Now, having these questions in place doesn’t mean Hadoop can’t be projected as a replacement/amendment of existing datawarehouse strategy. On contrary, I could see some different possibilities and ways for Hadoop to sneak-in into the existing enterprise data architecture. Here are my few cents:

  1. Identify the areas where data come with once write and many reads. Most importantly, identify the nature of the read. Ask yourself that the read is straightforward or joined or aggregated? All such situations in case of BIG DATA can be efficiently handled on HDFS. If you don’t know in advance then data profiling and capacity planning will be decision maker here to identify whether this data should go to your RDBMS or HDFS. However remember, if your queries is more ad-hoc and you are planning to move it to HDFS then you need a skill more than Hive & PIG.
  2. Use Hadoop’s HDFS feature more than the Map Reduce.

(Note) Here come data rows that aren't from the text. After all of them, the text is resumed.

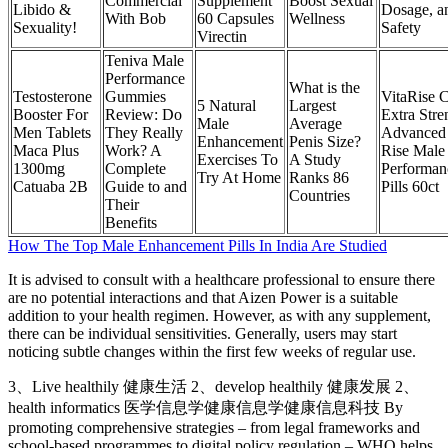
Commercial
Supplement
Boost Sexual
Libido &
Dosage, a
With Bob
60 Capsules
Wellness
Sexuality!
Safety
Virectin
Teniva Male
Performance
What is the
Testosterone
Gummies
VitaRise 
5 Natural
Largest
Booster For
Review: Do
Extra Stre
Male
Average
Men Tablets
They Really
Advanced 
Enhancement
Penis Size?
Maca Plus
Work? A
Rise Male
Exercises To
A Study
1300mg
Complete
Performan
Try At Home
Ranks 86
Catuaba 2B
Guide to and
Pills 60ct
Countries
Their
Benefits
How The Top Male Enhancement Pills In India Are Studied
It is advised to consult with a healthcare professional to ensure there
are no potential interactions and that Aizen Power is a suitable
addition to your health regimen. However, as with any supplement,
there can be individual sensitivities. Generally, users may start
noticing subtle changes within the first few weeks of regular use.
3、Live healthily 健康生活 2、develop healthily 健康发展 2、
health informatics 医学信息学健康信息学健康信息科技 By
promoting comprehensive strategies – from legal frameworks and
school-based programmes to digital policy regulation – WHO helps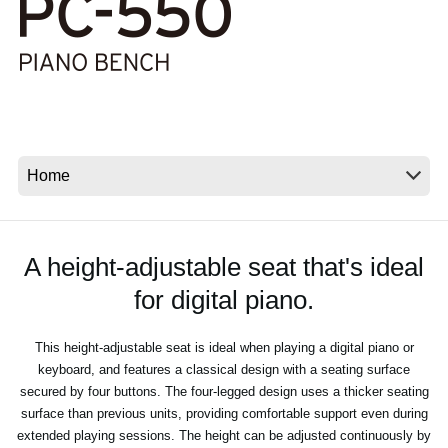
Social Media
About KORG
A height-adjustable seat that's ideal
for digital piano.
This height-adjustable seat is ideal when playing a digital piano or
keyboard, and features a classical design with a seating surface
secured by four buttons. The four-legged design uses a thicker seating
surface than previous units, providing comfortable support even during
extended playing sessions. The height can be adjusted continuously by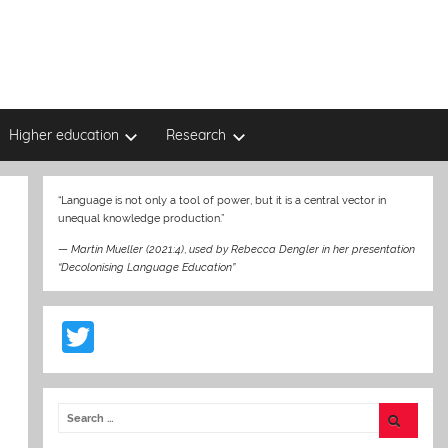
Higher education
Research
“Language is not only a tool of power, but it is a central vector in
unequal knowledge production.”
—
Martin Mueller (2021:4)
,
used by Rebecca Dengler in her presentation
“Decolonising Language Education”
T
w
itt
er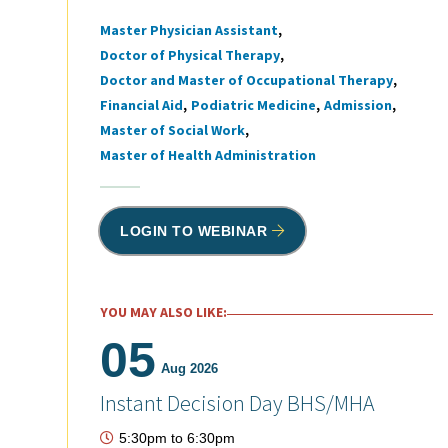
Master Physician Assistant
Tags
Doctor of Physical Therapy
Doctor and Master of Occupational Therapy
Financial Aid
Podiatric Medicine
Admission
Master of Social Work
Master of Health Administration
LOGIN TO WEBINAR
YOU MAY ALSO LIKE:
05
Aug 2026
Instant Decision Day BHS/MHA
5:30pm
to
6:30pm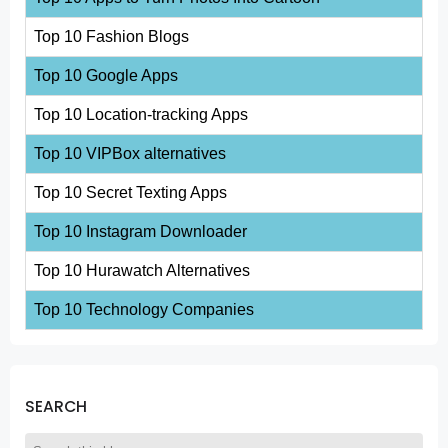
Top 10 Fashion Blogs
Top 10 Google Apps
Top 10 Location-tracking Apps
Top 10 VIPBox alternatives
Top 10 Secret Texting Apps
Top 10 Instagram Downloader
Top 10 Hurawatch Alternatives
Top 10 Technology Companies
SEARCH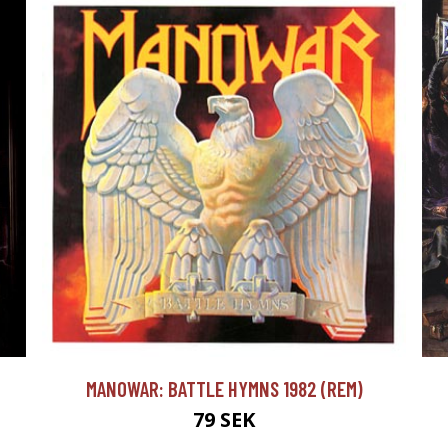
MANOWAR: BATTLE HYMNS 1982 (REM)
79 SEK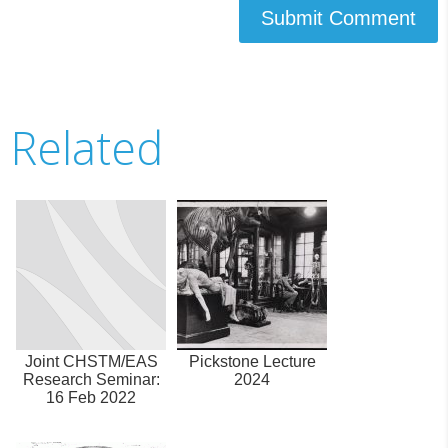
Submit Comment
Related
Joint CHSTM/EAS
Pickstone Lecture
Research Seminar:
2024
16 Feb 2022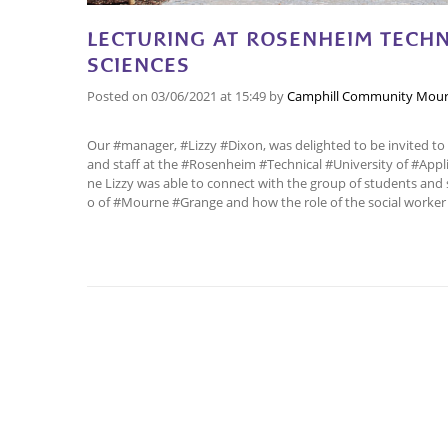
LECTURING AT ROSENHEIM TECHNI
SCIENCES
Posted on
03/06/2021
at 15:49
by
Camphill Community Mour
Our #manager, #Lizzy #Dixon, was delighted to be invited to 
and staff at the #Rosenheim #Technical #University of #Appl
ne Lizzy was able to connect with the group of students and 
o of #Mourne #Grange and how the role of the social worker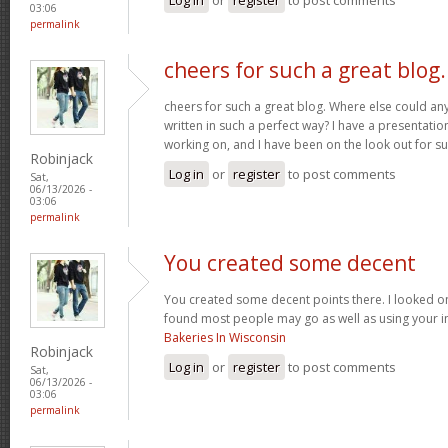
03:06
permalink
cheers for such a great blog.
cheers for such a great blog. Where else could any
written in such a perfect way? I have a presentatio
working on, and I have been on the look out for su
Robinjack
Log in
or
register
to post comments
Sat,
06/13/2026 -
03:06
permalink
You created some decent
You created some decent points there. I looked on
found most people may go as well as using your in
Bakeries In Wisconsin
Robinjack
Log in
or
register
to post comments
Sat,
06/13/2026 -
03:06
permalink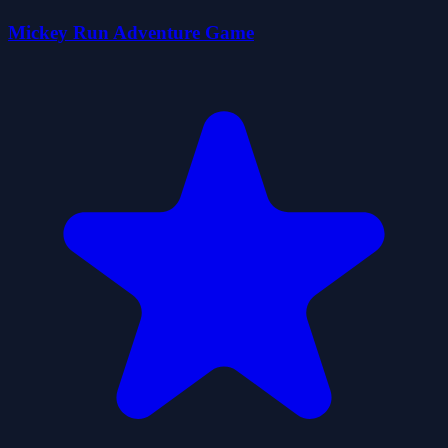
Mickey Run Adventure Game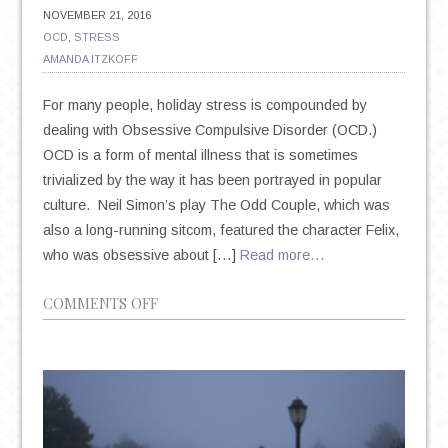
NOVEMBER 21, 2016
OCD
,
STRESS
AMANDA ITZKOFF
For many people, holiday stress is compounded by
dealing with Obsessive Compulsive Disorder (OCD.)
OCD is a form of mental illness that is sometimes
trivialized by the way it has been portrayed in popular
culture. Neil Simon’s play The Odd Couple, which was
also a long-running sitcom, featured the character Felix,
who was obsessive about […]
Read more…
ON
COMMENTS OFF
GETTING
THROUGH
THE
HOLIDAYS
WITH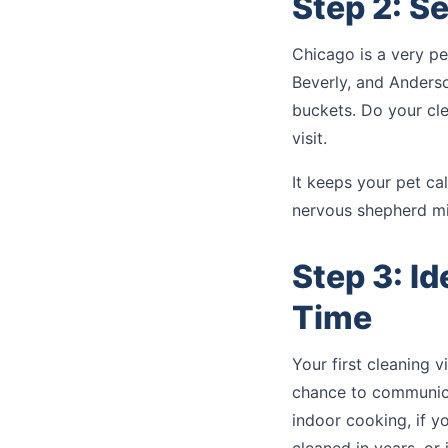
Step 2: S
Chicago is a very pe
Beverly, and Anderso
buckets. Do your cle
visit.
It keeps your pet c
nervous shepherd mi
Step 3: I
Time
Your first cleaning v
chance to communicat
indoor cooking, if y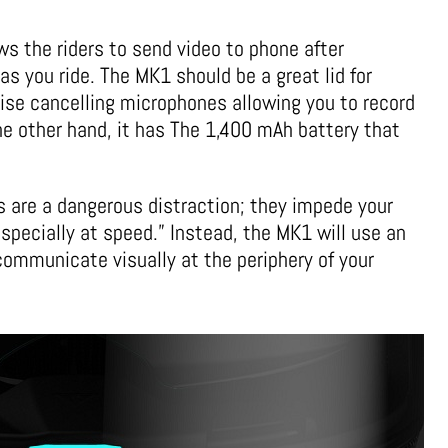
ws the riders to send video to phone after
as you ride. The MK1 should be a great lid for
oise cancelling microphones allowing you to record
the other hand, it has The 1,400 mAh battery that
 are a dangerous distraction; they impede your
 especially at speed.” Instead, the MK1 will use an
communicate visually at the periphery of your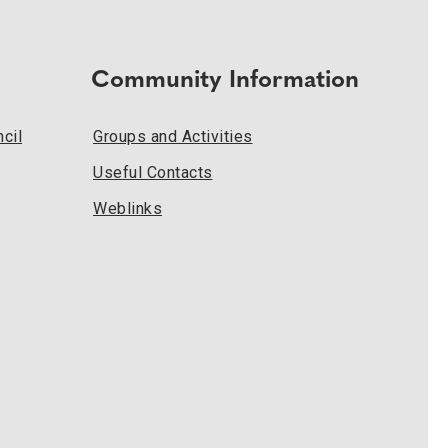
Community Information
cil
Groups and Activities
Useful Contacts
Weblinks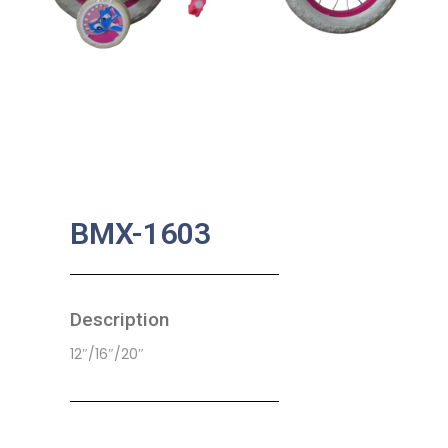
BMX-1603
Description
12″/16″/20″
SKU:
CB-0048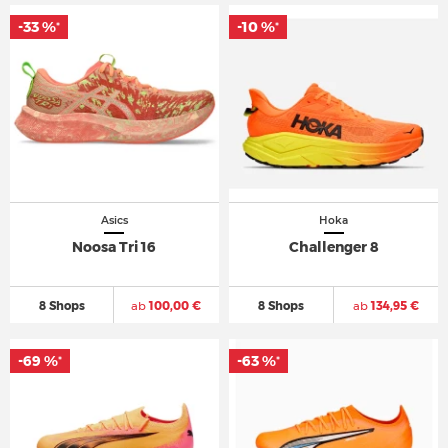
-33 %
-10 %
*
*
Asics
Hoka
Noosa Tri 16
Challenger 8
8 Shops
ab
100,00 €
8 Shops
ab
134,95 €
-69 %
-63 %
*
*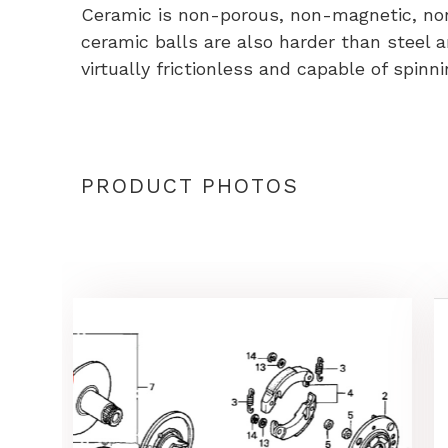
Ceramic is non-porous, non-magnetic, non c
ceramic balls are also harder than steel 
virtually frictionless and capable of spinni
PRODUCT PHOTOS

I mean distributed storage to minimize effort to back up and data replication. This will be cost effective in comparison to DBA costs. For example, archive data on HDFS than tap drives. So your data never retire for analysis. Entertain MR intelligently whenever you could see the opportunity to break down your calculations into different parts i.e. MAPs.
  3. Identify the data which is small and can be fit into distributed cache in HDFS. Only this can have an entry into HDFS. However, rest of small (not BIG) data can stay on RDBMS. Again, Capacity planning is major role player.
  4. Now it comes to ETL: I am really happy to see Hadoop & HDFS here. But not with Informatica, Data Stage or any other ETL tools (i don’t know much about Pentaho). I must appreciate and support Metascale webinar . They have given a right approach to take Hadoop as an Extract, Load and Transform framework. Yes, this is the only way to do right transformation on Hadoop. Let’s rename it to DATA INTEGRATION. The moment you start thinking about ETL tools it means you are taking your data out of Hadoop and the moment you take data out, you are going against all the purpose of using Hadoop as a data processing platform. Isn’t it killing the idea of doing transformation on Hadoop using MR and also the idea of brining your overall cost effective down? However, I’ll be open to learn the right logic to use informatica or any other ETL tool on top of Hadoop.

I think, effort to bring Hadoop to enterprise require diligent changes in datawarehouse reference architecture. We are going to change a lot in our Reference Architecture when we bring Hadoop into the enterprise.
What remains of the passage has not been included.